Myself and my partner have just received confirmation for work in Whitecourt Alberta, and all has happened so quick and bit of a surprise regarding the time it went through,We both are very excited but still in some cases unsure as relocating from the UK and wondering if anyone has lived in this area or has any advice they are willing to share,

Any information is much appreciated.

Luke


----------



## Auld Yin (Mar 10, 2009)

Prepare yourselves for a shock. This town of less than 10,000 is in the middle of nowhere. It's obviously there to service timber and O&G industries. I'm sure the people are friendly but prepare yourselves for severe winters.


----------



## colchar (Oct 25, 2011)

Auld Yin said:


> Prepare yourselves for a shock. This town of less than 10,000 is in the middle of nowhere. It's obviously there to service timber and O&G industries. I'm sure the people are friendly but prepare yourselves for severe winters.

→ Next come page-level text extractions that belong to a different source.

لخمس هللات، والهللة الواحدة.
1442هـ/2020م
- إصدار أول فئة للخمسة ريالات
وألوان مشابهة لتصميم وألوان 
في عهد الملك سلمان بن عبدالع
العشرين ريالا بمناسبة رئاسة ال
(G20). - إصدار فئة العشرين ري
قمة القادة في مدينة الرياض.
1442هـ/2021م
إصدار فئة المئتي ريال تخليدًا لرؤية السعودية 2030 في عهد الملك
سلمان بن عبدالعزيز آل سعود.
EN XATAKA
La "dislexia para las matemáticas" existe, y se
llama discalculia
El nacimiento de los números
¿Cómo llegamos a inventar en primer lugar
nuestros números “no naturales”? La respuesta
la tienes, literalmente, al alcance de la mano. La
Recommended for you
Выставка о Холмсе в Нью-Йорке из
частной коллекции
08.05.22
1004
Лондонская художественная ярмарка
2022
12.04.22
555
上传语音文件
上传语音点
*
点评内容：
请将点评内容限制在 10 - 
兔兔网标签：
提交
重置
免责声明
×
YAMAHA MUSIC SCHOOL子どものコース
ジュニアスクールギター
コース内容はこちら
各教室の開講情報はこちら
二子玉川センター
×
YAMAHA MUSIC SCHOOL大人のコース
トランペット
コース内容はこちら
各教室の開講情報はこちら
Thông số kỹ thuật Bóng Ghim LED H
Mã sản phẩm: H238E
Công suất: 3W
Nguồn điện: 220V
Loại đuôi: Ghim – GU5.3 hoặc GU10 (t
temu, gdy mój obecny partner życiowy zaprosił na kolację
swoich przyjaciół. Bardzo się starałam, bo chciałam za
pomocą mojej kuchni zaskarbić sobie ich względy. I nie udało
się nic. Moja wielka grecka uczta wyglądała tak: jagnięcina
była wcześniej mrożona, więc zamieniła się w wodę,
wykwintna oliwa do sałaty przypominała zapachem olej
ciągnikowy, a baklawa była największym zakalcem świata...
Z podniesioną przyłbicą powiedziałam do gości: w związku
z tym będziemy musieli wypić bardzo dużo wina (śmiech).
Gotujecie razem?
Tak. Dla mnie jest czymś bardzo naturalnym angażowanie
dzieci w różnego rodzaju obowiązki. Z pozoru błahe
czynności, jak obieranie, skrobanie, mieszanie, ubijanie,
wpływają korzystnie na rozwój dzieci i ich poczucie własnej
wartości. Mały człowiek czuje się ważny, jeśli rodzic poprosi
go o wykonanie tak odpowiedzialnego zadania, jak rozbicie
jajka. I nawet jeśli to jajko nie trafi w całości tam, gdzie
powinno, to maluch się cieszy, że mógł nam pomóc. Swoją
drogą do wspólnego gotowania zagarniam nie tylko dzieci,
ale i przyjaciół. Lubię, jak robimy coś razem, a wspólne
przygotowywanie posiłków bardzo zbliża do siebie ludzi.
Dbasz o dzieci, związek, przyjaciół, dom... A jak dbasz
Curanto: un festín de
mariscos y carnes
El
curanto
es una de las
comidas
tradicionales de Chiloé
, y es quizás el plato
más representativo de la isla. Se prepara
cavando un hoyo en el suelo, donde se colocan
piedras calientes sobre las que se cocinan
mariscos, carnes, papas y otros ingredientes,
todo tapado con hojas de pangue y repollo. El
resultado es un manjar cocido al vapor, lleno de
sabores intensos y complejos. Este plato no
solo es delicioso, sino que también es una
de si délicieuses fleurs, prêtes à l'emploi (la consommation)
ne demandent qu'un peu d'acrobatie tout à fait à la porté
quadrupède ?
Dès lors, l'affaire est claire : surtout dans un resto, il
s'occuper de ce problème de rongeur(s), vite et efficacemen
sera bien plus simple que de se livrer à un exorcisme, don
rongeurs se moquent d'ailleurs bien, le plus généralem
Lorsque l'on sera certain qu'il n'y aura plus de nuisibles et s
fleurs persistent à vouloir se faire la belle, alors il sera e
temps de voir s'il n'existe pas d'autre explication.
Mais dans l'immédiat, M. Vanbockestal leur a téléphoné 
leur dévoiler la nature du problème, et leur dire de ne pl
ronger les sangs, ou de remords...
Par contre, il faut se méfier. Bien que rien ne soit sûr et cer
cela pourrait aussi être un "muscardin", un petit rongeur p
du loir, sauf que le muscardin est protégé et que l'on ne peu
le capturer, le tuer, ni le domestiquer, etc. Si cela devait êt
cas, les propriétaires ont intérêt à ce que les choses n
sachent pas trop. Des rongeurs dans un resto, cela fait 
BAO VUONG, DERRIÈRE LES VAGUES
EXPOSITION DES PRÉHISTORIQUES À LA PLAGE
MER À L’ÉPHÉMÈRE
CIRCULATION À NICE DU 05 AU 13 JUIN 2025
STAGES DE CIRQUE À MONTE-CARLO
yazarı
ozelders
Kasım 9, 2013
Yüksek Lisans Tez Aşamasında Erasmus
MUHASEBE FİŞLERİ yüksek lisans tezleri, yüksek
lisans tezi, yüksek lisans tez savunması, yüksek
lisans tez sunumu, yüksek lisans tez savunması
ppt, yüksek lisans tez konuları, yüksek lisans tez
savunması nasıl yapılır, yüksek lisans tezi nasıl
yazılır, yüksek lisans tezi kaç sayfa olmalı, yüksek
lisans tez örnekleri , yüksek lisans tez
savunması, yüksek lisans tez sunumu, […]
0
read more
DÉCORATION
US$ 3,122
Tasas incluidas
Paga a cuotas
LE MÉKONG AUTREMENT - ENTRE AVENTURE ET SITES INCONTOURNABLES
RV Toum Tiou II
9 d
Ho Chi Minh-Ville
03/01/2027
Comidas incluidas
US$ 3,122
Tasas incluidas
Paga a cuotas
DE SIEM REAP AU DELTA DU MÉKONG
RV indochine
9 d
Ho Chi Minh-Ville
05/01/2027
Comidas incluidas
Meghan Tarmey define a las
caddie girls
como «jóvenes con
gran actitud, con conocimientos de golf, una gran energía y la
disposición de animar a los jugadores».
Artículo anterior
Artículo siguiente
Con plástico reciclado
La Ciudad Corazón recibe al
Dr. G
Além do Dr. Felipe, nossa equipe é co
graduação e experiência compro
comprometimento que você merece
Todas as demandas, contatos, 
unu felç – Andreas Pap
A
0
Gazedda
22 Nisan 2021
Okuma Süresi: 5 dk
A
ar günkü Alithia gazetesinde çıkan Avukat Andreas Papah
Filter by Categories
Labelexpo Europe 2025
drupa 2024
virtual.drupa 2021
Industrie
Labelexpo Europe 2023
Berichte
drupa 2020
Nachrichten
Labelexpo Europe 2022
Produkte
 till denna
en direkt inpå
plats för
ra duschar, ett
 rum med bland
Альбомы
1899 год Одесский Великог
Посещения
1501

I've lived in Canada most of my life and even I had to look it up as I'd never heard of it before!

When Auld Yin says be prepared for a shock he is right. Hell, I am Canadian and that place would be a shock for me!

If it was me, I would live in Calgary or Edmonton and only stay in Whitecourt during the work week, returning to C or E on the weekends.


----------



## Jrge (Mar 22, 2011)

Hi,


lukesayer said:


> Hi to all.
> 
> Myself and my partner have just received confirmation for work in Whitecourt Alberta, and all has happened so quick and bit of a surprise regarding the time it went through,We both are very excited but still in some cases unsure as relocating from the UK and wondering if anyone has lived in this area or has any advice they are willing to share,
> 
> ...


Lots of people leave Edmonton-Calgary on Sunday nights to work and return on Thursday/Friday night. With good road conditions, Edmonton is about 2 1/2hrs away and Calgary just under 6 hours.

I have passed thru and it is a remote place to live, but a place where you will make lots of money quick.

Winters are harsh -same in Edmonton, and as I said, a very remote place.

Animo
(Cheers)


----------